··· DATA SHOWN

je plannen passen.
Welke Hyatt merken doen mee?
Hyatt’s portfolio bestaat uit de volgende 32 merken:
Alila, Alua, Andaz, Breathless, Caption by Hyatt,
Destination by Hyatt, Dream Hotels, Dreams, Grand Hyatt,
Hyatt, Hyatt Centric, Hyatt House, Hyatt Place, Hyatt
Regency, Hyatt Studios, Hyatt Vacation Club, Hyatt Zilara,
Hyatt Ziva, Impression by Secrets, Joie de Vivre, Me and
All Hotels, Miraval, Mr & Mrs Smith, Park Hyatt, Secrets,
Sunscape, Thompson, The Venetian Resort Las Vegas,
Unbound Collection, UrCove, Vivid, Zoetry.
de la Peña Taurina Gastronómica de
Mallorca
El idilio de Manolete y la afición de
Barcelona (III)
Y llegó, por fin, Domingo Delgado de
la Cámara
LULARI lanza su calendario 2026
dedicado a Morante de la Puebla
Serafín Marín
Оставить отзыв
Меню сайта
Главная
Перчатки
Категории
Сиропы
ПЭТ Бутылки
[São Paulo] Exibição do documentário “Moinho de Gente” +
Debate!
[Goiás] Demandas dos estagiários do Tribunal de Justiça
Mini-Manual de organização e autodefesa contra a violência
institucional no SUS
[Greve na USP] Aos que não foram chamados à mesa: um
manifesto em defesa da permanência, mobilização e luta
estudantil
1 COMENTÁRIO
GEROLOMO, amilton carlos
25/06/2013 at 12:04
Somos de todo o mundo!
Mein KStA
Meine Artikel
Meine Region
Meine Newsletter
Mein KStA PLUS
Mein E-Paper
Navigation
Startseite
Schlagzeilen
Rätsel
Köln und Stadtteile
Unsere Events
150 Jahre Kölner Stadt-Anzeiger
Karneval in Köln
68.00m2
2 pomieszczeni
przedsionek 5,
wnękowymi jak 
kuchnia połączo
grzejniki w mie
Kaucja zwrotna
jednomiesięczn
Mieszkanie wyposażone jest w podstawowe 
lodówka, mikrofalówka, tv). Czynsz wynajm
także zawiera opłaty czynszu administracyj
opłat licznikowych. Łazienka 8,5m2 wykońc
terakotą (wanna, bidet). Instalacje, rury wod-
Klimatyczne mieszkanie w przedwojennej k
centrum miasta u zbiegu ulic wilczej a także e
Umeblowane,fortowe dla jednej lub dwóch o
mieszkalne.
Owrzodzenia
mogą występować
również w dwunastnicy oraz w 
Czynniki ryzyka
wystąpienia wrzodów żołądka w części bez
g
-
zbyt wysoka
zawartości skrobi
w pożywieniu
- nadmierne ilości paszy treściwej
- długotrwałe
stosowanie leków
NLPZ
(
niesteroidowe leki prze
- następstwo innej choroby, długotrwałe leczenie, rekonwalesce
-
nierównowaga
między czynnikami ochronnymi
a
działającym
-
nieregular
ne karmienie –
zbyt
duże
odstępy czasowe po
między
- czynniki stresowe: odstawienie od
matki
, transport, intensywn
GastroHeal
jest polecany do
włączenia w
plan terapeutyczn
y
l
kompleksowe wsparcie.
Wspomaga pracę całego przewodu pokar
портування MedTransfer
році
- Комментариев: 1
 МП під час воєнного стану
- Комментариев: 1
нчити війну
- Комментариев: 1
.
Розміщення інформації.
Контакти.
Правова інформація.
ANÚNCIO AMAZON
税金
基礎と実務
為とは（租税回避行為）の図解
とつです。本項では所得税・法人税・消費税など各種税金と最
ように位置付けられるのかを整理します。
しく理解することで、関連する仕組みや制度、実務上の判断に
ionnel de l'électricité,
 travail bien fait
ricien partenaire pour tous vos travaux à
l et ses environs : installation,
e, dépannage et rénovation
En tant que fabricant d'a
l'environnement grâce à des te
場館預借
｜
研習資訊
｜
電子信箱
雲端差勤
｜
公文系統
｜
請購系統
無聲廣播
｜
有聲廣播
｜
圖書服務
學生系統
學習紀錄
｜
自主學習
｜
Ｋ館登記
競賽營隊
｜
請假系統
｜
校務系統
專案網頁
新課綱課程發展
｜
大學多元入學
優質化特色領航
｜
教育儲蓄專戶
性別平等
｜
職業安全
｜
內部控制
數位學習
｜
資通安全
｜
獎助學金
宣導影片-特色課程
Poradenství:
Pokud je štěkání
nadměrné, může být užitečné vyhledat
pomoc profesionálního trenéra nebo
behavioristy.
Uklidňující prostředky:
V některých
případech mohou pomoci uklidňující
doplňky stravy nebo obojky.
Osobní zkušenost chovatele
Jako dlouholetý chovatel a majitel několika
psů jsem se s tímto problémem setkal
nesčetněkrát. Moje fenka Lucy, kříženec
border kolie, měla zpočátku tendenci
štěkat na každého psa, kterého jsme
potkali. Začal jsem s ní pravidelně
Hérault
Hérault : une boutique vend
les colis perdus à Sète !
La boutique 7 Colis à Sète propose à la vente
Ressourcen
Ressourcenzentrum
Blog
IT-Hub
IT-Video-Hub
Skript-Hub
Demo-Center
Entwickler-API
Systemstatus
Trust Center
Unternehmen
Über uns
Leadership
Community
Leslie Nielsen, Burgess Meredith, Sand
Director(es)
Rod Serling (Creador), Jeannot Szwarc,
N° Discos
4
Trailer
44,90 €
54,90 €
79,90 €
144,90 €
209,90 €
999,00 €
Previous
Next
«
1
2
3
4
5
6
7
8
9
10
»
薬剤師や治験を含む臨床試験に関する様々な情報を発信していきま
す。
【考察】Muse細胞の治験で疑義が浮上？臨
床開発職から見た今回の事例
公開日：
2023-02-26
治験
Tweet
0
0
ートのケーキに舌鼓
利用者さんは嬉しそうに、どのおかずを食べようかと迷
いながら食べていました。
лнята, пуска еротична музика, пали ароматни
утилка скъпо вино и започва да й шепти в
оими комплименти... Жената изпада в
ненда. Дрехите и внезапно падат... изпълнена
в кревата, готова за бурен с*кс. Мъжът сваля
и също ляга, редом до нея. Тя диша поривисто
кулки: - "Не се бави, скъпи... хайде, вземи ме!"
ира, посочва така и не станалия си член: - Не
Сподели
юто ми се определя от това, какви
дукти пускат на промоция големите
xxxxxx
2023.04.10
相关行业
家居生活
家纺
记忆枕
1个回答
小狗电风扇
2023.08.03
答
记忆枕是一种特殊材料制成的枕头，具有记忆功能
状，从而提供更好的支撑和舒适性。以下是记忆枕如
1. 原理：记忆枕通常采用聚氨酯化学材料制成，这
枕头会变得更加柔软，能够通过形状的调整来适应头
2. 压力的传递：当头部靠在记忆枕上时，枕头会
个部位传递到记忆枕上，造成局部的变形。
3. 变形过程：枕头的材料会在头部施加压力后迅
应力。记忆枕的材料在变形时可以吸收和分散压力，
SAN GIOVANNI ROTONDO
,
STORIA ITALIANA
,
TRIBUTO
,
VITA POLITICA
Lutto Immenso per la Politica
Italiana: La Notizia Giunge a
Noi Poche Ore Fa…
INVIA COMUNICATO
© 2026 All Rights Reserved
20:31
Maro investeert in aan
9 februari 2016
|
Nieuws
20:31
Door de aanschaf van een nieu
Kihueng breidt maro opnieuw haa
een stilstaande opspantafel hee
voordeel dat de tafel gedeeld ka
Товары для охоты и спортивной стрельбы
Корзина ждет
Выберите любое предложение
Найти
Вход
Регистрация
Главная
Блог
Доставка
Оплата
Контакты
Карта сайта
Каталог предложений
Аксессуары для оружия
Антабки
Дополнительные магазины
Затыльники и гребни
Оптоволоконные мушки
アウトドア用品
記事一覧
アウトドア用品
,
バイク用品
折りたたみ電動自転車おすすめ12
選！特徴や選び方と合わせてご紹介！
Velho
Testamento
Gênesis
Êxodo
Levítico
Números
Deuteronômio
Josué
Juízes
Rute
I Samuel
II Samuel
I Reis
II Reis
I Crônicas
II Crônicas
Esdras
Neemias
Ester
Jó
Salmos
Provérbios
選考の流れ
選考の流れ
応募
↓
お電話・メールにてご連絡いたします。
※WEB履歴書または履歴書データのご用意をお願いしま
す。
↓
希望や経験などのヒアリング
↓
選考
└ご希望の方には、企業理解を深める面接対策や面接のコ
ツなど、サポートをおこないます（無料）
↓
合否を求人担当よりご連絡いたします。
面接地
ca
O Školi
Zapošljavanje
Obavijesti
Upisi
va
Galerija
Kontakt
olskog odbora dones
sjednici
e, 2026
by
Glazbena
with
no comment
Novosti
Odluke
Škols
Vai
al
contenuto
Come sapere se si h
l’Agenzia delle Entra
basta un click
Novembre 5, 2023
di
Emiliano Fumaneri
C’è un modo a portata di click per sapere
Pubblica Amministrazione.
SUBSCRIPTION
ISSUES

······

Among the lines above, which ones hold the string "Hyatt"? Show them.

Welke Hyatt merken doen mee?
Hyatt’s portfolio bestaat uit de volgende 32 merken:
Alila, Alua, Andaz, Breathless, Caption by Hyatt,
Destination by Hyatt, Dream Hotels, Dreams, Grand Hyatt,
Hyatt, Hyatt Centric, Hyatt House, Hyatt Place, Hyatt
Regency, Hyatt Studios, Hyatt Vacation Club, Hyatt Zilara,
Hyatt Ziva, Impression by Secrets, Joie de Vivre, Me and
All Hotels, Miraval, Mr & Mrs Smith, Park Hyatt, Secrets,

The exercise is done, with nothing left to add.